[Records from a data source]
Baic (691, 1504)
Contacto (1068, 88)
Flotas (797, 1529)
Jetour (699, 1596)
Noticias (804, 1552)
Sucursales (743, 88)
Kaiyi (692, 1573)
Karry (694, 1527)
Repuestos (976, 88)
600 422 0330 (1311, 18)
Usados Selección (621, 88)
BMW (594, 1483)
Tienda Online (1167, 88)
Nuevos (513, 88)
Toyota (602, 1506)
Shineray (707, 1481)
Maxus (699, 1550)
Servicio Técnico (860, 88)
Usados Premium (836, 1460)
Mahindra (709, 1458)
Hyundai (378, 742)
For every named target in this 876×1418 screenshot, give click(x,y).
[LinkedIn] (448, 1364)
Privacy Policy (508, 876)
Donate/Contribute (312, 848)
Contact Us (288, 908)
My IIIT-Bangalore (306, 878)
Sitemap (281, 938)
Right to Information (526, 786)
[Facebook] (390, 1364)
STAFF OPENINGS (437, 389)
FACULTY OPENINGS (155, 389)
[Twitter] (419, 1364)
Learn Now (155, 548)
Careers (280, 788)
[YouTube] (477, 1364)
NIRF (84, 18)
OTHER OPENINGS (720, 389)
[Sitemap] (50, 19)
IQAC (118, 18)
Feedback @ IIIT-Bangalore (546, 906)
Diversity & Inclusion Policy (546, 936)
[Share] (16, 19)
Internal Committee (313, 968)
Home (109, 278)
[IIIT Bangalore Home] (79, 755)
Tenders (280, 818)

---

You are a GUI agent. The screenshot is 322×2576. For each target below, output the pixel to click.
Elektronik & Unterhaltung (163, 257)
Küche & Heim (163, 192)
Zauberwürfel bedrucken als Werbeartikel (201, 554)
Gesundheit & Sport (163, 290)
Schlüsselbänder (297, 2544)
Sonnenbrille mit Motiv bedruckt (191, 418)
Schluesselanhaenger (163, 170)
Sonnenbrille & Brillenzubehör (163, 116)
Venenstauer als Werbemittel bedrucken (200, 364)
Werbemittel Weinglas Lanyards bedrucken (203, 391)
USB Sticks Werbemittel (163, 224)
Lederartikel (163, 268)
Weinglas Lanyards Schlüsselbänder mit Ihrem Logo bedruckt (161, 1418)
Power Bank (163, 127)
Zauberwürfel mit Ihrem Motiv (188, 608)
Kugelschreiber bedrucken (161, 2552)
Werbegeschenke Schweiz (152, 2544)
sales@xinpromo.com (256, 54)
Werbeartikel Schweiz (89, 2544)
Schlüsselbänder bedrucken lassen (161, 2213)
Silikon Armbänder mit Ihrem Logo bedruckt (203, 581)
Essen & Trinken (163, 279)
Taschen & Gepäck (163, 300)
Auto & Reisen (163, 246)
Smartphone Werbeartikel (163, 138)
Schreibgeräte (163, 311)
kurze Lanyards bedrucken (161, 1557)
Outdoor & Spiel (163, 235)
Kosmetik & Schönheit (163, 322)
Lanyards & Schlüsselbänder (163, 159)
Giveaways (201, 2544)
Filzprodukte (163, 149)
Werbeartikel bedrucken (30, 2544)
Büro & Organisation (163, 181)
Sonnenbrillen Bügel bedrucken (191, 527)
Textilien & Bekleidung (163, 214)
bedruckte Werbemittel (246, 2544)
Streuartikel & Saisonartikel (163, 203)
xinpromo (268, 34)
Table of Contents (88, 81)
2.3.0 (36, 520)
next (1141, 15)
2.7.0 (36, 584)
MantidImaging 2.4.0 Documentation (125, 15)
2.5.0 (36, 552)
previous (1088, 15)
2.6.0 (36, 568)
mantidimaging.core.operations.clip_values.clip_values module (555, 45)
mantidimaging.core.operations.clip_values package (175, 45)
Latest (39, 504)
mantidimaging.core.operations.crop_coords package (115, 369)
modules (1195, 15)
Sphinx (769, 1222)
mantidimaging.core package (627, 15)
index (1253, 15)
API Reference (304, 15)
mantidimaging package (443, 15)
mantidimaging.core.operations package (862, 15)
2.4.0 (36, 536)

Aim of the exercise: The lines you need are those with the word "Lanyards"; list them from the entries.

Expected output:
Werbemittel Weinglas Lanyards bedrucken (203, 391)
Weinglas Lanyards Schlüsselbänder mit Ihrem Logo bedruckt (161, 1418)
kurze Lanyards bedrucken (161, 1557)
Lanyards & Schlüsselbänder (163, 159)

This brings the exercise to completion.